Tuesday and Wednesday’s central bank speeches signalled the end of what has been a volatile start to the year and currency markets have continued to consolidate since. Dollar weakness has occurred across the board after Fed Chair Janet Yellen failed to give economists’ an interest rate rise timeline. Combined with this, Sterling data outperformed its counterparts and the Bank of England’s slightly hawkish tone helped to boost the Pound. Yesterday, the Dollar re-traced some of its earlier week losses after a raft of better than expected data was released including Fed Member James Bullard’s comments that signalled optimism in the US economy.
Firstly St. Louis Fed President James Bullard told CNBC that the key word “patient” should come out of the policy statement in March, this tone could lead markets to believe that there could be a rate rise this summer. Bullard also stated that “there’s too much focus about the first move, it’s really the path of rates that matter”. This hawkish comment contributed to yesterday’s Dollar boost.

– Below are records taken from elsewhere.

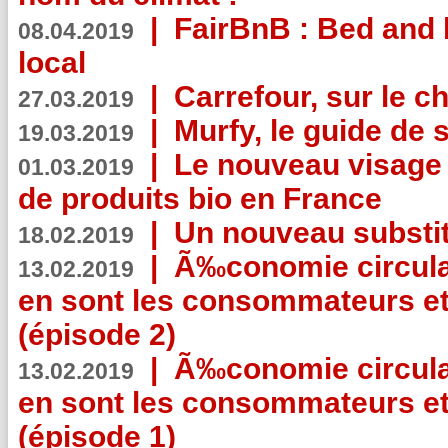
|
FairBnB : Bed and 
08.04.2019
local
|
Carrefour, sur le c
27.03.2019
|
Murfy, le guide de 
19.03.2019
|
Le nouveau visag
01.03.2019
de produits bio en France
|
Un nouveau substit
18.02.2019
|
Ã‰conomie circulair
13.02.2019
en sont les consommateurs et
(épisode 2)
|
Ã‰conomie circulair
13.02.2019
en sont les consommateurs et
(épisode 1)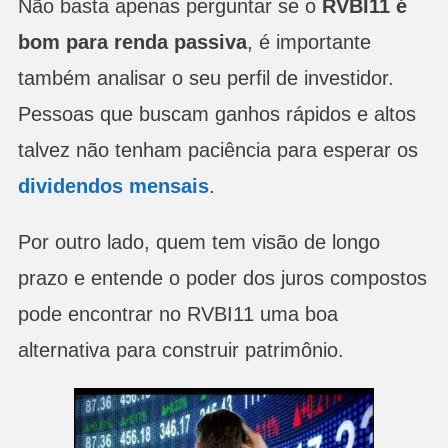
Não basta apenas perguntar se o
RVBI11 é
bom para renda passiva
, é importante
também analisar o seu perfil de investidor.
Pessoas que buscam ganhos rápidos e altos
talvez não tenham paciência para esperar os
dividendos mensais
.
Por outro lado, quem tem visão de longo
prazo e entende o poder dos juros compostos
pode encontrar no RVBI11 uma boa
alternativa para construir patrimônio.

The US released a raft of better than expected data yesterday afternoon. Durable goods from the world’s largest economy posted its best reading since August last year at 2.8% and core CPI (excluding volatile items such as energy and food) exceeded economists’ consensus at 0.2% on the monthly figure, whilst the annualised reading posted a positive 1.6%.
Today’s docket will be dominated by German CPI in the morning, forecast to return to positive territory and US GDP in the afternoon. US second reading GDP is expected to decline from 2.6% to 2.1% after the Dollar strengthened substantially over the last quarter effecting overseas profits.